Tulio Mora. Esa edad


Presentamos un texto del destacado poeta peruano integrante del legendario movimiento Hora Zero.

 

 

 

Tulio Mora

 

 

ESA EDAD                                 

 

Por sus muslos bajo como una burbuja de carbón,

licuefacta, reventada; por sus muslos abiertos

y su inocente jardín negro picoteado por el viento,

 

abajo, más abajo de los tajos de la carne, más abajo

del atajo donde el río fue a morir en una mina;

como una infección, por donde todos hubimos de bajar,

 

por los pujantes dolores de la mujer, madre, madre

(Emma echada, Emma mordiendo con indelicadeza

la funda de una almohada, su aspereza, Emma

 

desproporcionada por el crecimiento de una cabeza

que ya ve salir como un tallo de azucena

que quisiera arrancarse), madre que no quiso

 

que yo naciera en una curva de ese río, en la más

alejada de las casas, pero era febrero y llovía y mi padre

no estaba y Emma buscó a una comadrona y dos días

 

antes ella fue hasta su cama y le dijo a Emma

(mi pequeño pincel, mi noche de naranjas tatuadas),

tocándole las sienes con los pulgares, le dijo

 

(verso apretado en tu frente, Emma, pobrecito volcán)

que esperase otros dos días, y he aquí que dos días

después la partera baja desatando distancias como madejas

 

de nubes, errante como una torrentera sin cauce,

y he aquí que baja puntual (Emma contaminada

por el sol de los trenes sin retorno) para bajarme hasta

 

su pollera o el suelo, bajándome por el cuello (Emma,

muchachita con las piernas tan abiertas, penetrándola

el viento helado de sucia ceniza), pero más abajo

 

aún, pero más abajo aún, donde se enturbian los espejos

de lo lejos, donde acaban los reflejos, donde se pierden

las inflexiones del dolor. Y qué quedó Emma de ti,

 

y qué de mí, y qué de quién en el espacio en que uno nace

oliendo a adobes, a tejas lagrimeantes -mientras, más

abajo del mundo, las raíces de la vida son como las manos

 

que se buscan en dos universos distantes-; oliendo a casa

solitaria (que no deja entrar al diablo), designada para

la maestra -que era Emma. Y ella bajó (por el olor)

 

de un camión con su panzota bellísima, robusta y tuvo

que ceder al miedo. ¿Un laberinto o un desierto? ¿Qué

vio Emma al bajar?

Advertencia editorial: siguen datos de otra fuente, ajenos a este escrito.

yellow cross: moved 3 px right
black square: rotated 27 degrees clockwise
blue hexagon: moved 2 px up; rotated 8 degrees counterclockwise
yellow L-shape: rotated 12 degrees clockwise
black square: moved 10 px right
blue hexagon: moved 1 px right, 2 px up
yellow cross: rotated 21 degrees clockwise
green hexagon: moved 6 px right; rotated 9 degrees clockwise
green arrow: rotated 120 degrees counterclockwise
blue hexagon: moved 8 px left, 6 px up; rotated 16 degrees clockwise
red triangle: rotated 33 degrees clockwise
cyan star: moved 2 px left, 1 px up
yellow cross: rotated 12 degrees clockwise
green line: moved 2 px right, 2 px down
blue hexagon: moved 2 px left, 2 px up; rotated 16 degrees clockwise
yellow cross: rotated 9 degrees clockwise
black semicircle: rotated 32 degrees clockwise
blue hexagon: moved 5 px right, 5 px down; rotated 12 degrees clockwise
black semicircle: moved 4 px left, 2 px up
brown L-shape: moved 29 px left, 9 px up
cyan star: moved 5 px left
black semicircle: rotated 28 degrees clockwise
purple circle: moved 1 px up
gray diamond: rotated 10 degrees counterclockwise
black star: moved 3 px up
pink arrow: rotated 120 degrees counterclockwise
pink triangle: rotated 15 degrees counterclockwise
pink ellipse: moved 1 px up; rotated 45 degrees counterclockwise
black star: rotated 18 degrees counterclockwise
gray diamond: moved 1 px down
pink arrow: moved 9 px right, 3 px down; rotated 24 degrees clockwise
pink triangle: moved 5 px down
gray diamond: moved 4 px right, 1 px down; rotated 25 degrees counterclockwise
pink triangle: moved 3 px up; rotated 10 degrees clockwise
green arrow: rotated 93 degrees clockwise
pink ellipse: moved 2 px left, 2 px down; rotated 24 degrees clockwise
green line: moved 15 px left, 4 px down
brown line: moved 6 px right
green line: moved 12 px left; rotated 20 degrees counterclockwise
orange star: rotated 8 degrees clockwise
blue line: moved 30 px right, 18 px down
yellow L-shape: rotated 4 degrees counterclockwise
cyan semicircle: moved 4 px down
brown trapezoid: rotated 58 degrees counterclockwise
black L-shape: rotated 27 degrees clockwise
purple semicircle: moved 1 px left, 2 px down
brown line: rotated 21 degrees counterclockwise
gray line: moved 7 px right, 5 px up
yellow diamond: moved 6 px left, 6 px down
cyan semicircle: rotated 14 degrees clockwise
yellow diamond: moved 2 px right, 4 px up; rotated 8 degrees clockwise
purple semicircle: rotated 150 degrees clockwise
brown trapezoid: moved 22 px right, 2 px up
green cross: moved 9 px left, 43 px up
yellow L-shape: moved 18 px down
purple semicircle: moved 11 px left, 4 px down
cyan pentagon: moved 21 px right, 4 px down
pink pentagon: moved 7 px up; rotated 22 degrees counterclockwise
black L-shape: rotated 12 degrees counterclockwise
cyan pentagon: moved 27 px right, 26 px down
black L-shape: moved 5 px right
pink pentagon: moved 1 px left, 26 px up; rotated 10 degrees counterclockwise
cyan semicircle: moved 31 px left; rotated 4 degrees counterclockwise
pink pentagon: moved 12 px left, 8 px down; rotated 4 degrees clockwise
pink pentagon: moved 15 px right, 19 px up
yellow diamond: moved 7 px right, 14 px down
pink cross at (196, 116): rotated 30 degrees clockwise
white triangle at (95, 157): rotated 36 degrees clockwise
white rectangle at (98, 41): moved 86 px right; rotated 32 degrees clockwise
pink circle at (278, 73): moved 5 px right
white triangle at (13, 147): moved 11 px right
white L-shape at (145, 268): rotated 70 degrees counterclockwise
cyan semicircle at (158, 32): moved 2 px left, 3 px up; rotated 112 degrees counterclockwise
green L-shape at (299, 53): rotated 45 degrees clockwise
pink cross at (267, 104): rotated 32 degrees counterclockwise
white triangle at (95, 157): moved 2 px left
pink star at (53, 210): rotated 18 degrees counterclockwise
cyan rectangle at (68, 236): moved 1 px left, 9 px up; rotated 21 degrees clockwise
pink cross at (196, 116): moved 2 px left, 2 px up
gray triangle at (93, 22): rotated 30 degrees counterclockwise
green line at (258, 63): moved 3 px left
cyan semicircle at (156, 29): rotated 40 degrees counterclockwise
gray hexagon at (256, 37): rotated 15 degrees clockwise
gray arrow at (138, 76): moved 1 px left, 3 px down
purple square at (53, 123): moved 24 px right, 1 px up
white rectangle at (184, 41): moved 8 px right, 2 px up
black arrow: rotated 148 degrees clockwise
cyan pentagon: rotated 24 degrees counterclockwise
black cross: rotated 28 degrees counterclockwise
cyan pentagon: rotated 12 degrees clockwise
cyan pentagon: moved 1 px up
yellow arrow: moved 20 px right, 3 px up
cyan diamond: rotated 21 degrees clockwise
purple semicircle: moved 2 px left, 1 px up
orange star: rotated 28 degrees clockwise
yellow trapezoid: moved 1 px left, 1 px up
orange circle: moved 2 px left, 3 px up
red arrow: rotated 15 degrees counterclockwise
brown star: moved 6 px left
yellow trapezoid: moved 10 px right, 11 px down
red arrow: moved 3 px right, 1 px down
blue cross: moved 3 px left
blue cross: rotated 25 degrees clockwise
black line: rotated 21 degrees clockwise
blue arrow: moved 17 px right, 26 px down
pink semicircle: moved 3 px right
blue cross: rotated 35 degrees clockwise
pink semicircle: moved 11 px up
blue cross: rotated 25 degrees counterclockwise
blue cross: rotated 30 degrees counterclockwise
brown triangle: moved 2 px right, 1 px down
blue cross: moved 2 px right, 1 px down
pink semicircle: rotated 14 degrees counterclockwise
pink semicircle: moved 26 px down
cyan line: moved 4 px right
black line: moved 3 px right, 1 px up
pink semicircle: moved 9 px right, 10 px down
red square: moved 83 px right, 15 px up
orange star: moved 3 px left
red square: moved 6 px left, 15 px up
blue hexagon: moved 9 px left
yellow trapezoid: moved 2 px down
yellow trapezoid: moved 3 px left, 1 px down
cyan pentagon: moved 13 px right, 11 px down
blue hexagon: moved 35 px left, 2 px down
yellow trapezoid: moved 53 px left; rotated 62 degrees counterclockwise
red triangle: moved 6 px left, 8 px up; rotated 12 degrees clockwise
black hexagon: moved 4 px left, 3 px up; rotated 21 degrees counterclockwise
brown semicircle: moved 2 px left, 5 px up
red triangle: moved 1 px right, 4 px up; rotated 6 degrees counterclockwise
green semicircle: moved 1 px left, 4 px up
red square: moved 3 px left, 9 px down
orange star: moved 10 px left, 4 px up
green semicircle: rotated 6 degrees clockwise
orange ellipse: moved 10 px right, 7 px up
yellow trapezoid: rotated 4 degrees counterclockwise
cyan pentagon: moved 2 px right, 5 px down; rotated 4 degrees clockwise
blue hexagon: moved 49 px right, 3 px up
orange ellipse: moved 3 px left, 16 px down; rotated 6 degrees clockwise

Mineros tristes pidiéndole una taza

 

de té para resistir la tristeza, camas sucias, mesas

sin manteles bordados, lámparas de petróleo donde no brillaba

el futuro; vio su barriga que la ponía debajo de los grandes

 

alientos históricos, serenamente imposible, enamorada

de mi padre que llevaba la barba como un misionero

sin senda, mientras Emma tenía el olor de la hierbabuena

 

(y yo en su vientre bajo, en un universo celeste, me abría

hacia la superficie por un poco de aire, delfín allí

sobre una lánguida ola, contemplativo y feliz). Debajo

 

de campanarios y explosiones que precedían el ingreso

resignado de los mineros, dándole a ella -a Emma-

¿felicidad?, ¿temor?, ¿qué sentimiento intruso?; debajo

 

de un calendario de fiestas sin santos ni guirnaldas;

debajo del fuego estridente de un primus, al nivel

del llantén y del aullido de un perro, al nivel de los lagos

 

que tentaban a los suicidas con sus reflejos de inexplicables

eclipses lunares, al nivel de las cruces de los hijos

de los pastores que no llegaron ni siquiera a esta casa

 

a morir -la primera para llegar al pueblo-; desde abajo

caigo sobre la sábana blanca (la sangre última del sacrificio

materno se mantiene en el lienzo cobrando su más

 

expresionista mensaje de sobrevivencia), navegante

involuntario por el espacio oprimido de un cuarto, caído

pero no perdido, recuperado ante el primer grito (el más

 

agudo a partir de entonces), cuando no era más grande

que un diente de ajo ni más alto que un ala de gorrión,

abajo de Emma (Emma inocente, Emma como un cesto

 

que ofrendamos a los seres más tiernos), abajo debí caer,

mientras Emma me limpiaba las primeras lágrimas,

el pelo alborotado, ya expulsado de ella para siempre.